Machine learning has been used by a multi-institutional team of academics, lead by MIT, to discover a new method for accelerating data retrieval in massive datasets.
To create more effective hash functions, the researchers applied machine learning. Online databases employ hashing as a fundamental activity to speed up data retrieval by applying hash functions that produce code to indicate where data is kept.

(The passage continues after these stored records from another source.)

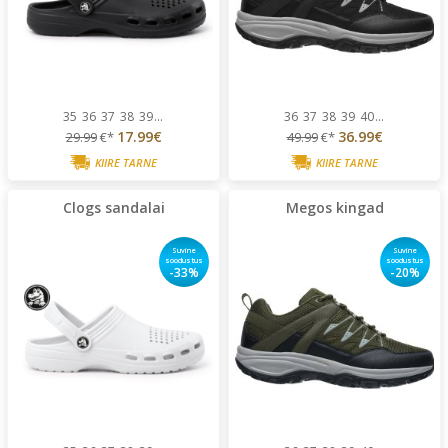
35
36
37
38
39
...
36
37
38
39
40
...
17.99€
36.99€
29.99
€*
49.99
€*
KIIRE TARNE
KIIRE TARNE
Clogs sandalai
Megos kingad
Suvine
Suvine
soodustus
soodustus
-33%
-20%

Hash functions have the drawback of randomly generating codes, which might result in collisions when two bits of data are hashed with the same value. Several data can be signaled with the same hash value, causing collisions that make searches less effective. Although there are specific hash algorithms made to reduce collisions, writing them takes more effort and time.
According to an MIT News article, the study team constructed machine learning models made by running an algorithm on a dataset to capture particular attributes in order to decrease collisions for particular scenarios. The group discovered that these models were computationally more effective than other kinds of hash functions.
What we discovered in our work is that, in some cases, we can find a better way to balance the collisions we would encounter with the computation of the hash function. According to Ibrahim Sabek, a postdoc in the MIT Data Systems Group of the Computer Science and AI Laboratory (CSAIL), in an article published by MIT News, In these circumstances, the computation time for the hash function can be slightly increased, but at the same time its collisions can be reduced very significantly.
According to MIT News, the research team aims to employ machine learning models to build hash functions for additional sorts of data and is interested in learning hashing for databases that allow for the addition and deletion of data.
Sabek remarked that they would like to promote the use of machine learning in more fundamental data structures and algorithms within the community. They have the chance to employ machine learning to collect data attributes and improve performance for any type of fundamental data structure and they still have a lot of ground to cover.